:: DATA SUPPLIED

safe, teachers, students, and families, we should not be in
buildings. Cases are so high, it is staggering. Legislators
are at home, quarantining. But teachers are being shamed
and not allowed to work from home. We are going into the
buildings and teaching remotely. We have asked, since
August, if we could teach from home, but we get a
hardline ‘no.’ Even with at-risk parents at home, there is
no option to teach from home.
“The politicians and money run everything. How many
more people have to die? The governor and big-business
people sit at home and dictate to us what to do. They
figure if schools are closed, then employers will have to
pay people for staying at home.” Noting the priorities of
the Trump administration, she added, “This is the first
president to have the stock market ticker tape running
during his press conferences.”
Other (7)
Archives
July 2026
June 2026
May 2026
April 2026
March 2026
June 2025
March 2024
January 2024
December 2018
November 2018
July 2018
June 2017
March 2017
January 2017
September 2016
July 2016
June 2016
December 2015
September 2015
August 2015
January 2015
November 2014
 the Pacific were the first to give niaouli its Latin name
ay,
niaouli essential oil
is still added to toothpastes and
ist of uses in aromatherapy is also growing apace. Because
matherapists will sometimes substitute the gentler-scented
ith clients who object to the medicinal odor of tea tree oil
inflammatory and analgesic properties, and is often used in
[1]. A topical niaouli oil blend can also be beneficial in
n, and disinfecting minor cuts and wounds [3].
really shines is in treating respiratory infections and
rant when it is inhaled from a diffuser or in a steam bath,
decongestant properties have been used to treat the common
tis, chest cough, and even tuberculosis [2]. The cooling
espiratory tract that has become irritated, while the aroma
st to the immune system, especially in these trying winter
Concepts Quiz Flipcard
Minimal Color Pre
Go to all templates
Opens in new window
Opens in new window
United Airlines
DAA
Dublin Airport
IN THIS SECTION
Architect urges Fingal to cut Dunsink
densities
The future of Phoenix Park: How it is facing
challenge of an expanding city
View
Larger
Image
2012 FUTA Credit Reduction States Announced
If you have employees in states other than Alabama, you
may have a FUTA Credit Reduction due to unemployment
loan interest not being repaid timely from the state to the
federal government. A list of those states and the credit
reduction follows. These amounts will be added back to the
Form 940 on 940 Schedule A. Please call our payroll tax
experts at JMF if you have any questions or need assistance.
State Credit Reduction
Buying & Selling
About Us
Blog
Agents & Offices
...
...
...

::::

-- WHAT YOU SHOULD DO --
Set down all of the data above again, exactly.

-- OUTPUT OF THE EXERCISE --
safe, teachers, students, and families, we should not be in
buildings. Cases are so high, it is staggering. Legislators
are at home, quarantining. But teachers are being shamed
and not allowed to work from home. We are going into the
buildings and teaching remotely. We have asked, since
August, if we could teach from home, but we get a
hardline ‘no.’ Even with at-risk parents at home, there is
no option to teach from home.
“The politicians and money run everything. How many
more people have to die? The governor and big-business
people sit at home and dictate to us what to do. They
figure if schools are closed, then employers will have to
pay people for staying at home.” Noting the priorities of
the Trump administration, she added, “This is the first
president to have the stock market ticker tape running
during his press conferences.”
Other (7)
Archives
July 2026
June 2026
May 2026
April 2026
March 2026
June 2025
March 2024
January 2024
December 2018
November 2018
July 2018
June 2017
March 2017
January 2017
September 2016
July 2016
June 2016
December 2015
September 2015
August 2015
January 2015
November 2014
 the Pacific were the first to give niaouli its Latin name
ay,
niaouli essential oil
is still added to toothpastes and
ist of uses in aromatherapy is also growing apace. Because
matherapists will sometimes substitute the gentler-scented
ith clients who object to the medicinal odor of tea tree oil
inflammatory and analgesic properties, and is often used in
[1]. A topical niaouli oil blend can also be beneficial in
n, and disinfecting minor cuts and wounds [3].
really shines is in treating respiratory infections and
rant when it is inhaled from a diffuser or in a steam bath,
decongestant properties have been used to treat the common
tis, chest cough, and even tuberculosis [2]. The cooling
espiratory tract that has become irritated, while the aroma
st to the immune system, especially in these trying winter
Concepts Quiz Flipcard
Minimal Color Pre
Go to all templates
Opens in new window
Opens in new window
United Airlines
DAA
Dublin Airport
IN THIS SECTION
Architect urges Fingal to cut Dunsink
densities
The future of Phoenix Park: How it is facing
challenge of an expanding city
View
Larger
Image
2012 FUTA Credit Reduction States Announced
If you have employees in states other than Alabama, you
may have a FUTA Credit Reduction due to unemployment
loan interest not being repaid timely from the state to the
federal government. A list of those states and the credit
reduction follows. These amounts will be added back to the
Form 940 on 940 Schedule A. Please call our payroll tax
experts at JMF if you have any questions or need assistance.
State Credit Reduction
Buying & Selling
About Us
Blog
Agents & Offices
...
...
...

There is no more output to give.